I had thought about that, but couldn't think of the best way to implement it 
without a large opportunity for odd behavior.

Here are some of the thoughts that went through my mind:

1) Don't do anything.  This would cause a duplicate object reference at 
data[size] and data[size-1], which would be very bad.
2) Set data[size] = removed_object.   The inner array would have only distinct 
elements with no loss of instances.
3) Shift entire array and set data[size-1] = null.  We only lose one object 
instance at the end, which hopefully wouldn't get hit all the time.

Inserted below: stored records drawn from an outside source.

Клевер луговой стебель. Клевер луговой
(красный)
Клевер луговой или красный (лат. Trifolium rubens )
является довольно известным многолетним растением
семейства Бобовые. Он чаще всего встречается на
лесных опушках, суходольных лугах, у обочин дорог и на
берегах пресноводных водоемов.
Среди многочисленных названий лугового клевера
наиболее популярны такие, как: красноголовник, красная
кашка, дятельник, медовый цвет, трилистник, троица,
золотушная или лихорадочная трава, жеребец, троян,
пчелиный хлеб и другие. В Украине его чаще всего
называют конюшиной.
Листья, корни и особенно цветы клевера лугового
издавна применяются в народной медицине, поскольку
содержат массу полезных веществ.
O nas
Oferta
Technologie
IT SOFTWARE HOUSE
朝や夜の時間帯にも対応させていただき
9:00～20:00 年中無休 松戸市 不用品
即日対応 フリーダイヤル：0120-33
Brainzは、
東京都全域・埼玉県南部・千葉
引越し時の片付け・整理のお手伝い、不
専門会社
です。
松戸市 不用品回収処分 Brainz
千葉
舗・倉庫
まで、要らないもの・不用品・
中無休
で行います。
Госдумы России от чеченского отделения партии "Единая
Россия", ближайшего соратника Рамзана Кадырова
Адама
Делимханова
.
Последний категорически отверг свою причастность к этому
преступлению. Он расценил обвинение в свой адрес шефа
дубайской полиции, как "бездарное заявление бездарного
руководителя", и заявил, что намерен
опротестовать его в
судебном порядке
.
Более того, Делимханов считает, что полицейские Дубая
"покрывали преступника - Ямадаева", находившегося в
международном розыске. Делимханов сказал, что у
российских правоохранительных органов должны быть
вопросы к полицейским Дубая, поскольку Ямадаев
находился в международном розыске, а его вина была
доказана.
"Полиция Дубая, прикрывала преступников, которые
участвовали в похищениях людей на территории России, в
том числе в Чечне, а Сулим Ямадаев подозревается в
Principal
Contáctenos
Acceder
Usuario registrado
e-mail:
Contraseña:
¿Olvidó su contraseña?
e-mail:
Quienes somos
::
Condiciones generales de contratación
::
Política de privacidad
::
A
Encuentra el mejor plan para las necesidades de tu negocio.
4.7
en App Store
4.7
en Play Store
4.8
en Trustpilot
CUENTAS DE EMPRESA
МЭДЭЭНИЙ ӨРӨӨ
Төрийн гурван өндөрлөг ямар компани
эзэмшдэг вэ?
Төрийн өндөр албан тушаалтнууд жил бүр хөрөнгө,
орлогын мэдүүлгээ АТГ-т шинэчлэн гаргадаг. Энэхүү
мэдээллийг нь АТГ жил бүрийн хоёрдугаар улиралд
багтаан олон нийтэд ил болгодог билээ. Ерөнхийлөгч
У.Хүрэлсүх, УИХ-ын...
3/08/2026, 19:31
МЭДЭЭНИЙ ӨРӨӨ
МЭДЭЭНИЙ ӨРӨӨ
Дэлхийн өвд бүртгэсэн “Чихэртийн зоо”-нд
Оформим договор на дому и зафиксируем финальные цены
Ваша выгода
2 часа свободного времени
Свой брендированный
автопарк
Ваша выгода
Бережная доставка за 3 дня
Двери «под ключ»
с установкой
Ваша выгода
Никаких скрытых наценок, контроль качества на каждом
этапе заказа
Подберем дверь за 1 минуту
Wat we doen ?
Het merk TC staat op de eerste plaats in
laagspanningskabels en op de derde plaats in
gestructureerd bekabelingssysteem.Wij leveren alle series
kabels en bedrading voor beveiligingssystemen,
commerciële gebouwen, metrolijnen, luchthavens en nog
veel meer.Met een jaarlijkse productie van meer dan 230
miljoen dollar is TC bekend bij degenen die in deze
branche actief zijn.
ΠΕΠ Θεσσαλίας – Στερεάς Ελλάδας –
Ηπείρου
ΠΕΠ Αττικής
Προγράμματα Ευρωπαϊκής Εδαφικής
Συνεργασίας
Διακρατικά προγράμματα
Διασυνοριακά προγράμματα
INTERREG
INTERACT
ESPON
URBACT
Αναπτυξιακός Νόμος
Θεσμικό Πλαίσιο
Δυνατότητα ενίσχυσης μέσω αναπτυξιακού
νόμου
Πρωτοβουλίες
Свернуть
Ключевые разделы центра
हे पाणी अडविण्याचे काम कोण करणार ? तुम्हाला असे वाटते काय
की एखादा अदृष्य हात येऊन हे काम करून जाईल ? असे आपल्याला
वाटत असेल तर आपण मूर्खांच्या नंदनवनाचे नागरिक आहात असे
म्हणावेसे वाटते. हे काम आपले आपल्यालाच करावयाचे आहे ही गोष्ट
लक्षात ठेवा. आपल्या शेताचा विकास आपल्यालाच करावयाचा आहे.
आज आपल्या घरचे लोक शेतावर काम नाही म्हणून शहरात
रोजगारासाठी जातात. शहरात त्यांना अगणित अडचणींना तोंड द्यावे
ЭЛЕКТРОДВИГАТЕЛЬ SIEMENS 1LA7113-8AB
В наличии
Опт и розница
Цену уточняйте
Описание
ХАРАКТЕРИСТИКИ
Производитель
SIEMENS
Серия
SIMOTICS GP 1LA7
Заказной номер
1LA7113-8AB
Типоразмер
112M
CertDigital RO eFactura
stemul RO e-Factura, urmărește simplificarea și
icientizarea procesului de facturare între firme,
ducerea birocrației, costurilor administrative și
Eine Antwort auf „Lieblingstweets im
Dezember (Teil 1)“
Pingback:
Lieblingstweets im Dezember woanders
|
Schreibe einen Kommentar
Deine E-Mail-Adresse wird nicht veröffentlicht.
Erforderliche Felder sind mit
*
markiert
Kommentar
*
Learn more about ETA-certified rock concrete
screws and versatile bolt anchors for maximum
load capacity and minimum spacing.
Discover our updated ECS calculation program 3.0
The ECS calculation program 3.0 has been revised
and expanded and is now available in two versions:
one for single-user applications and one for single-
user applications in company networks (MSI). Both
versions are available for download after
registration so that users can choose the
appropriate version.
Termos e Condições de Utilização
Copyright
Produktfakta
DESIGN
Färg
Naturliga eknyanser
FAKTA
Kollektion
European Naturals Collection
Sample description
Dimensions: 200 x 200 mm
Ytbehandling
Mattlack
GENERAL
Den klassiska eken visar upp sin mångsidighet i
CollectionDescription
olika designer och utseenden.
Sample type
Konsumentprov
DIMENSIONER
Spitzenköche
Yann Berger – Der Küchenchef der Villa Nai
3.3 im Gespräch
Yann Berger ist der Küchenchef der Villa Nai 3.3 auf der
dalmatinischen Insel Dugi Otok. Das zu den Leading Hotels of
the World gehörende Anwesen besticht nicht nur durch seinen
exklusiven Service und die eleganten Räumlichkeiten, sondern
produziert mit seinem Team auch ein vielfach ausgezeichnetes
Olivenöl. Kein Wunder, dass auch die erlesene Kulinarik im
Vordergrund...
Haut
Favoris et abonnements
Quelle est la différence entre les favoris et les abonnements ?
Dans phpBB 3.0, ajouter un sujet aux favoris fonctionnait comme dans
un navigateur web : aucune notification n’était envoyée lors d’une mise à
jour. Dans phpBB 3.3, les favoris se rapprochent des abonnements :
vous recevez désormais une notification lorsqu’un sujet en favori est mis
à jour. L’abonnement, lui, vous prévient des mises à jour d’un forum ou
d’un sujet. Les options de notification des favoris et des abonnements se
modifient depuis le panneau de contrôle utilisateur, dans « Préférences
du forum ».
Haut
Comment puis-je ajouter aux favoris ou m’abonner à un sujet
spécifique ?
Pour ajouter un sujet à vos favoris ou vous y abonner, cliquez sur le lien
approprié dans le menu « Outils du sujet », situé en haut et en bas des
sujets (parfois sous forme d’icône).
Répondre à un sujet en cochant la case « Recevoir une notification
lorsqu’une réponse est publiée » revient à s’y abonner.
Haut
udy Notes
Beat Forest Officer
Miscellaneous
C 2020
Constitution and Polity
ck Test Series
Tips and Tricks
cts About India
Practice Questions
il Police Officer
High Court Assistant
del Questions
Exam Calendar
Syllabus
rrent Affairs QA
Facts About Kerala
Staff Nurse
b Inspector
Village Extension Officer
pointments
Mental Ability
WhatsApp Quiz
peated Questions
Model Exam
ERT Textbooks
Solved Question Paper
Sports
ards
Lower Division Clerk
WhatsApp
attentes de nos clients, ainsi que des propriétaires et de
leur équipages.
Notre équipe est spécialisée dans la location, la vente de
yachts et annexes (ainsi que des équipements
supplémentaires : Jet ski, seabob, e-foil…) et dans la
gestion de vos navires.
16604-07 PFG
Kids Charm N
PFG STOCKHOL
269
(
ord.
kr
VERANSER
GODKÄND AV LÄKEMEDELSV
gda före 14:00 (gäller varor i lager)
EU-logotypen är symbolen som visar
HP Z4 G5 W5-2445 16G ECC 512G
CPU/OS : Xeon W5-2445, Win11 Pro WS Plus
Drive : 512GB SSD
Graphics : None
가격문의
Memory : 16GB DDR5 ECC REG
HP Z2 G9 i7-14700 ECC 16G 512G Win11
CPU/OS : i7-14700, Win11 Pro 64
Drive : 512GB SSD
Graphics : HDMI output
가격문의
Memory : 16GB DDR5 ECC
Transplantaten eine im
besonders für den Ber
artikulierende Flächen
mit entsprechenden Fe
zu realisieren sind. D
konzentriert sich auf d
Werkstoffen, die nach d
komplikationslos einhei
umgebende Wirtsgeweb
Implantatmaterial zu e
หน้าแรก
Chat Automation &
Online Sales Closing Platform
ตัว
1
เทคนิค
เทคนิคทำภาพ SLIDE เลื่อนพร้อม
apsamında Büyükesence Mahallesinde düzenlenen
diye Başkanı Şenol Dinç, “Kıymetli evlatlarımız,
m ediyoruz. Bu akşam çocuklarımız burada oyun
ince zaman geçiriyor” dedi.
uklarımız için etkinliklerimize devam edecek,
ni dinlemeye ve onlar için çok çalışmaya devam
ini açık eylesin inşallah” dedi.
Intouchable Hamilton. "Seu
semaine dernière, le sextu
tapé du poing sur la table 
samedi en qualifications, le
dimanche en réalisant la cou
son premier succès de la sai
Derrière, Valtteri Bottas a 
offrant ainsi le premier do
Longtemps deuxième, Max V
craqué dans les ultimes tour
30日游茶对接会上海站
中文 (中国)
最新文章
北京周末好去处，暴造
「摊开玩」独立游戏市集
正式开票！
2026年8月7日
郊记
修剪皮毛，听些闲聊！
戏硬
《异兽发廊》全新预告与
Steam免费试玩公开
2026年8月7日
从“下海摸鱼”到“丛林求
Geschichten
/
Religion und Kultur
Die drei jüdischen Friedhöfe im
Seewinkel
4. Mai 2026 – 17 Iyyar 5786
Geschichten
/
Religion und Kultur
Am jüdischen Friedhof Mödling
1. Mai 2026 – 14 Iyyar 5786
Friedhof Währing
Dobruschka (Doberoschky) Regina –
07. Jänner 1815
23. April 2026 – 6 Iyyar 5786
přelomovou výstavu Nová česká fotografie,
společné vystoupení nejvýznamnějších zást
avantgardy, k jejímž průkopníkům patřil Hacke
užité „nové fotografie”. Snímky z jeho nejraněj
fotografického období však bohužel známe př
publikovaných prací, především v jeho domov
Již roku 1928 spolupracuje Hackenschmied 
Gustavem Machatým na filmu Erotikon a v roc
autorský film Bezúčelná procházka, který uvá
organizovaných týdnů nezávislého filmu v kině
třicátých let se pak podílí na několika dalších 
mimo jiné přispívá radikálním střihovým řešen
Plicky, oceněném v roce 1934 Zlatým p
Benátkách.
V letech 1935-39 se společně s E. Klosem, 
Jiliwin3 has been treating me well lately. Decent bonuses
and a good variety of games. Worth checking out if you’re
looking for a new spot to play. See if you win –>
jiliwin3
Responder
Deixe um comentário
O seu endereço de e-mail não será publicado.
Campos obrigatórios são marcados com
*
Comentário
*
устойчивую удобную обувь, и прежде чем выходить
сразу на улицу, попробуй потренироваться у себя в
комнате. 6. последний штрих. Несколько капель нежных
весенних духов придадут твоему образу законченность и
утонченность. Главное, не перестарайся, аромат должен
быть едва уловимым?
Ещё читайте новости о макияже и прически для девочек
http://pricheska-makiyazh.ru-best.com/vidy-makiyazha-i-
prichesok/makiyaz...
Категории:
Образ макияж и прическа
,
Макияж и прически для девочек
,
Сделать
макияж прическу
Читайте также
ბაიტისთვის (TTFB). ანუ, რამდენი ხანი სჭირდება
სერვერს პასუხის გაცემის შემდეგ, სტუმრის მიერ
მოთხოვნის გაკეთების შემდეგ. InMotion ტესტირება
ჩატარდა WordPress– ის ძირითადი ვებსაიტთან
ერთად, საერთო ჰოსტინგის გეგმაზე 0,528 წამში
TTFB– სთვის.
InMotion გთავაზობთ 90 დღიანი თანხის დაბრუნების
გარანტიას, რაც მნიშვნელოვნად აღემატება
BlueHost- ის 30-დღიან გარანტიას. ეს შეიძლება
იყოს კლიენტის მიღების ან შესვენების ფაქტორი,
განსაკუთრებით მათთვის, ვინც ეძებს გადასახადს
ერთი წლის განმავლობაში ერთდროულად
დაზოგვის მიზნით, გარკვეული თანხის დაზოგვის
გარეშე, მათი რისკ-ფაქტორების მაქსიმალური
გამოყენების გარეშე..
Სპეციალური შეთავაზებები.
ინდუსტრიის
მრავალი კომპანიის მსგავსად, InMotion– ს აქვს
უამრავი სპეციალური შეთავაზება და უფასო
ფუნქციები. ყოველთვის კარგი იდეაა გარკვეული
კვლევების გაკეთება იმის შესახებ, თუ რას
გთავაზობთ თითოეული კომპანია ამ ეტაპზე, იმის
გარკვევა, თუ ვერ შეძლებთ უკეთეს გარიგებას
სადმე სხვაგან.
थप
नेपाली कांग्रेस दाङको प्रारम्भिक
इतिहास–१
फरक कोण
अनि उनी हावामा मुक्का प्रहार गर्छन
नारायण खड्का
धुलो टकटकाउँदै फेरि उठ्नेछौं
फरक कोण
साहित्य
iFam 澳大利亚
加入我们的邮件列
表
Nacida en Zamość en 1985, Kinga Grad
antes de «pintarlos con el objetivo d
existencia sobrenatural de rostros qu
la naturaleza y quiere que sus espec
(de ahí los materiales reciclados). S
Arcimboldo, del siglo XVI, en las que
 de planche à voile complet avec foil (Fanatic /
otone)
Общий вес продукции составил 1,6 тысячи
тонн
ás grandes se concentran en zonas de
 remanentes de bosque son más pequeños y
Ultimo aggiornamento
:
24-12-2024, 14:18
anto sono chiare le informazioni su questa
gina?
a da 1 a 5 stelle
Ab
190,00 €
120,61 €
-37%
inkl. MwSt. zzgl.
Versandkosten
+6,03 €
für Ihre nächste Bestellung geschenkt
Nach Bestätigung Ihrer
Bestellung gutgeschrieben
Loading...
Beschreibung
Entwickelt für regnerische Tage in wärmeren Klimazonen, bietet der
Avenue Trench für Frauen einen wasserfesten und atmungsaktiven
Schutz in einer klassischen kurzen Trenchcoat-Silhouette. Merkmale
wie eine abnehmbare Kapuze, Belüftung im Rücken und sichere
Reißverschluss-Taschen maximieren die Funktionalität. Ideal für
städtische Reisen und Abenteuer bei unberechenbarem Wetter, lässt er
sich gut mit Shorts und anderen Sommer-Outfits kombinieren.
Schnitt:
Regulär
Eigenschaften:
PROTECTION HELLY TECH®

2) is the most efficient, but I didn't know what sort of assurances should be 
made about the removed element.  I think most people would assume that once an 
object is removed from a List, regardless of the implementation, then that 
object is safe from modification by the list.


> Implement set and remove methods from List interface on GenericData.Array
> -------------------------------------------------------------------------
>
>                 Key: AVRO-730
>                 URL: https://issues.apache.org/jira/browse/AVRO-730
>             Project: Avro
>          Issue Type: New Feature
>          Components: java
>    Affects Versions: 1.4.1
>            Reporter: Chase Bradford
>            Assignee: Chase Bradford
>             Fix For: 1.5.0
>
>         Attachments: AVRO-730.patch
>
>
> GenericData.Array throws an UnsupportedOperationException when set() or 
> remove() are used on an instance of it.  I think it's reasonable for those 
> methods to work though, since their implementation is simple and inline with 
> most other List types.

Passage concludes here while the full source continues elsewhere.